Claire Williams rivela il suo difficile percorso: «Ho dovuto lavorare il doppio per arrivare in Formula 1»

Claire Williams

Credits: formula1.com

La Formula 1 è una categoria per uomini? Sbagliato! Lo conferma Claire Williams, deputy team principal dell’omonima squadra inglese, che si racconta su Der Tagesspiel e descrive la Formula 1 come un universo in cui non regna il maschilismo. Tuttavia rivela di aver dovuto lavorare a lungo e il doppio per raggiungere la sua attuale posizione lavorativa.

Al motorsport si è soliti accostare la figura maschile e negli anni è stato inevitabile che si affermasse l’idea stereotipata che lo sport fosse per il classico “macho”.  «Dipende da come definisci “macho” – ha esordito la britannica – La Formula 1 e il motorsport in generale sono considerati dominati dagli uomini, ma questa è la mera percezione dall’esterno. In più penso che il verbo “dominare” sia la parola sbagliata: semplicemente molti uomini lavorano in questo ambito. Non è un mondo maschile, il 38% dei nostri spettatori è costituito da donne. Se una donna diventasse un brand di testa in Formula 1, sarebbe pionieristico. L’impatto sul pubblico sarebbe enorme.» Claire Williams insiste sul fatto di non aver mai dovuto affrontare problemi di sessismo nel percorso in Formula 1: «Non mi sono mai imbattuta nelle discriminazioni sul sesso. Penso che sia una questione più psicologica. Non perderò tempo a parlare di generi. So e posso fare il mio lavoro come un uomo. Non mi sento inferiore perché sono una donna. D’altro canto però riconosco di essere stata fortunata. Qui è molto diverso da altri ambiti e altre compagnie, dove le donne sono svantaggiate e la differenza tra gli stipendi di donne e uomini è ancora un grosso problema. »

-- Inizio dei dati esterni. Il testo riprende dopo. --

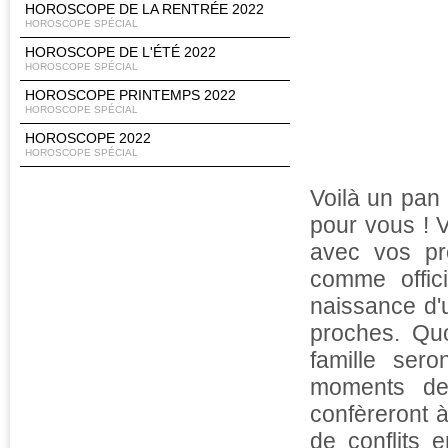
HOROSCOPE DE LA RENTRÉE 2022
HOROSCOPE SPÉCIAL
HOROSCOPE DE L'ÉTÉ 2022
HOROSCOPE SPÉCIAL
HOROSCOPE PRINTEMPS 2022
HOROSCOPE SPÉCIAL
HOROSCOPE 2022
HOROSCOPE SPÉCIAL
Voilà un pan 
pour vous ! 
avec vos pr
comme offici
naissance d'
proches. Quo
famille ser
moments de
confèreront 
de conflits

Se dal suo ingresso in F1 nel 2002 la discriminazione non è stato un problema per la 39enne britannica, perché ha dovuto lavorare così tanto? «La ragione per cui ho dovuto lavorare il doppio è perché sono la figlia di Frankha risposto– Non mi voleva nella compagnia, non voleva che si parlasse di nepotismo. Le persone non dovevano dire: guarda, Frank regala le posizioni lavorative ai figli. Ho dovuto dare la prova di essere all’altezza del mio ruolo.»

Grazie a questa testimonianza, lungi da strade spianate o scorciatoie, Claire Williams è un solido modello da imitare per molte ragazze che desiderano impegnarsi professionalmente in settori in cui sono in minoranza. La vice presidente Williams desidera infatti promuovere il reclutamento delle donne nel motorsport e si è presa l’impegno di divulgare questo messaggio di forza, emancipazione e valorizzazione del talento. «Trovo che essere una fonte di ispirazione sia importante. Voglio supportare e incoraggiare le donne ad entrare nel motorsport. Avendo tale responsabilità, presenzio nelle scuole e nelle università per parlare con le ragazze, gli sponsor e i forum sulle professioni, di cosa sia essere una donna nel mondo delle corse. Mi sono prefissata l’obiettivo di portare più donne in Formula 1, ma in fin dei conti l’importante è che i nuovi assunti siano le persone giuste per il progresso della squadra, indipendentemente dal genere.» 

A corroborare la tesi della Williams sul sesso della forza lavoro, è un esempio sull’interazione tra i colleghi: «Se voglio andare a parlare con Monisha Kaltenborn, le parlerei non perché è una donna, ma lo farei come con Toto o Christian Horner.»

Un altro ruolo delle donne in Formula 1, ben più lontano dal successo di una squadra è ricoperto dalle grid girls. Queste ultime costituiscono un aspetto chiave nell’estetica del motorsport, ma sono ultimamente state rimosse nel FIA WEC e rimpiazzate con i grid boys. Lo stesso tentativo era stato eseguito in via sperimentale al GP di Monaco. Claire Williams si dimostra piuttosto disinteressata a questo tipo di figura, da molti vista come sminuente, ma non la boccia e conclude esprimendo il proprio parere: «Le grid girls hanno una grande tradizione negli sport motoristici. Non so se sia necessario bandirle. Perché mai dovrebbe essere un’immagine obsoleta delle donne? Queste ragazze non sono mica costrette a fare le grid-girls, giusto?»